Not written by Dmitriy Myshkin.
Date:  8/13/01

This document supercedes any conflicts with FlareSpeak and FlareCode.

1: Flare operators

If it seems like some of these operators may be ambiguous, remember that all whitespacing in FlareSpeak is significant.  To distinguish between '%' the arithmetic remainder and '%' the planar access, it can be stated that % arithmetic includes whitespace on both sides, while % planar includes whitespace on neither side.

The familiar:

+    arithmetic add, string concatenate, list concatenate
-    arithmetic subtract, list set removal, unary negate
*    arithmetic multiply, unary dereference, string repeat?, list repeat?
/    arithmetic true divide
//   arithmetic floor divide
%    arithmetic remainder, also planar access (if there's a conflict, the arithmetic remainder goes first, or is replaced with /%)
**   arithmetic power operator

<<   integer left shift (overloaded for stream)
>>   integer right shift (overloaded for stream)
>>>  logical (unsigned) right shift
&    integer and, list intersection?, list hasmember?, unary reference?
|    integer or, list union?
^    integer xor, post-unary metadata (foo^)
~    unary integer negate (invert bits)?  Would prefer this to mean "completely follow pointer".

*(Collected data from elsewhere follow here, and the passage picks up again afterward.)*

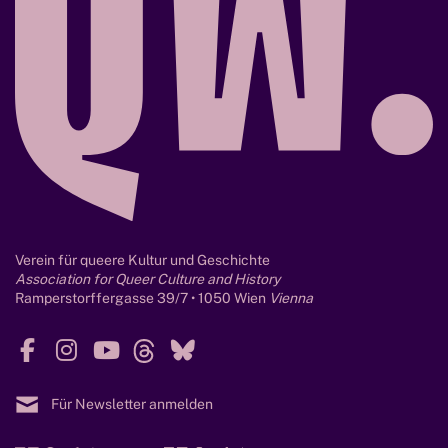
u
W
O
b
i
R
i
s
1
l
s
9
ä
e
0
u
n
0
m
s
c
h
a
f
Verein für queere Kultur und Geschichte
t
Association for Queer Culture and History
Ramperstorffergasse 39/7 • 1050 Wien
Vienna
F
I
Y
T
B
a
n
o
h
l
c
s
u
r
u
Für Newsletter anmelden
e
t
T
e
e
b
a
u
a
s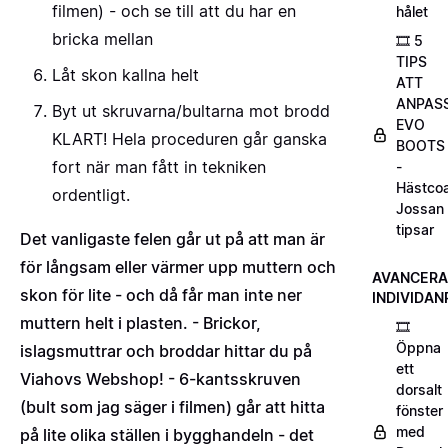
filmen) - och se till att du har en
hålet
bricka mellan
🎞️ 5
TIPS
Låt skon kallna helt
ATT
ANPAS
Byt ut skruvarna/bultarna mot brodd
EVO
KLART! Hela proceduren går ganska
BOOTS
fort när man fått in tekniken
-
Hästco
ordentligt.
Jossan
tipsar
Det vanligaste felen går ut på att man är
för långsam eller värmer upp muttern och
AVANCER
skon för lite - och då får man inte ner
INDIVIDAN
muttern helt i plasten. - Brickor,
🎞️
Öppna
islagsmuttrar och broddar hittar du på
ett
Viahovs Webshop! - 6-kantsskruven
dorsalt
(bult som jag säger i filmen) går att hitta
fönster
med
på lite olika ställen i bygghandeln - det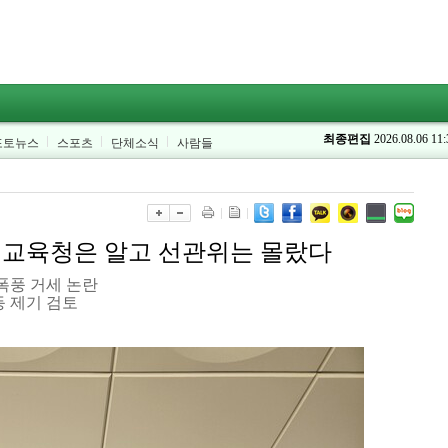
최종편집
2026.08.06 11:
포토뉴스
스포츠
단체소식
사람들
 교육청은 알고 선관위는 몰랐다
폭풍 거세 논란
 제기 검토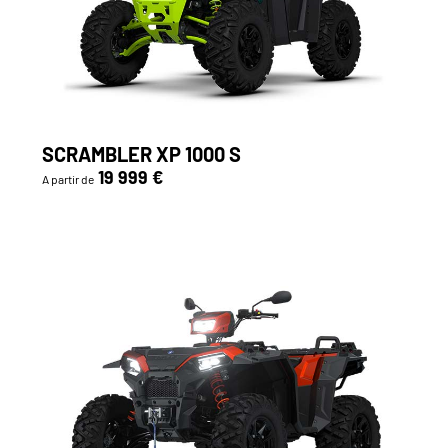
SCRAMBLER XP 1000 S
19 999 €
A partir de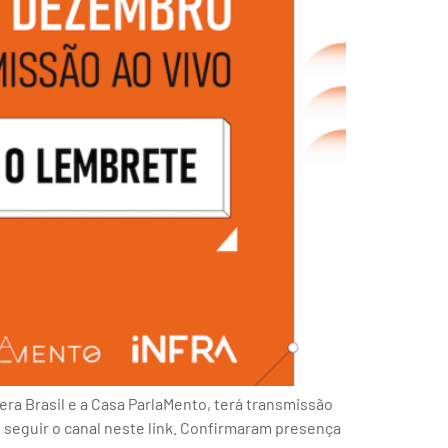
ra Brasil e a Casa ParlaMento, terá transmissão
e seguir o canal neste link. Confirmaram presença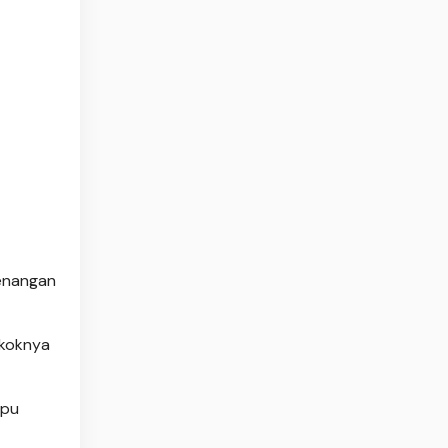
enangan
okoknya
apu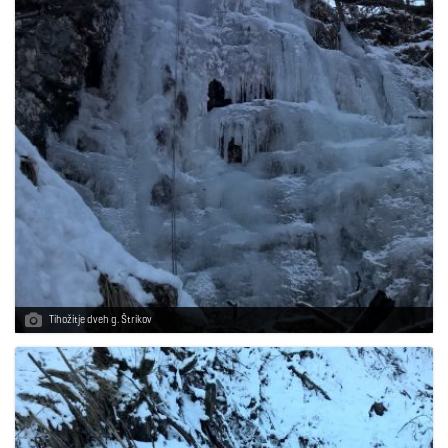
Tihožitje dveh g. Štrikov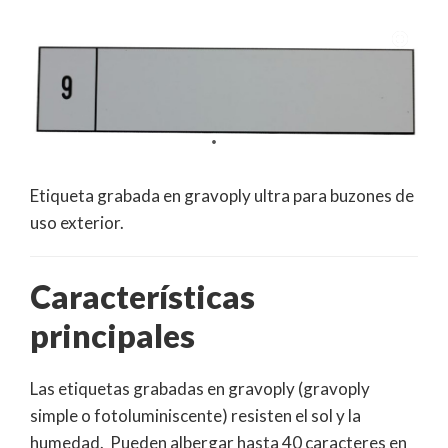
Etiqueta grabada en gravoply ultra para buzones de
uso exterior.
Características
principales
Las etiquetas grabadas en gravoply (gravoply
simple o fotoluminiscente) resisten el sol y la
humedad. Pueden albergar hasta 40 caracteres en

!    boolean negate (inverse truth value)
&&   boolean and (return first, or second if first true)
||   boolean or  (return first, or second if first false)

<    arithmetic compare (may also indicate start of XML literal)
>    arithmetic compare (or XML meaning, depending on whitespace)
>=   arithmetic compare
<=   arithmetic compare
<>   rich arithmetic compare (-1, 0, or 1)
==   universal compare
!=   universal compare
$==  non-transparent universal compare (see below)

Quotes:

""   string quote
``   quoted expression
''   string quote?

List:

l[x]      list access
l[x:y]    list slice
l?[x]     test list access
l?[x:y]   test list slice
l[@]      synchronized mapping operator, parallel by default
l@[x]     map access across list of lists (the other kind of slice)
l$[x]     non-transparent list access (see below)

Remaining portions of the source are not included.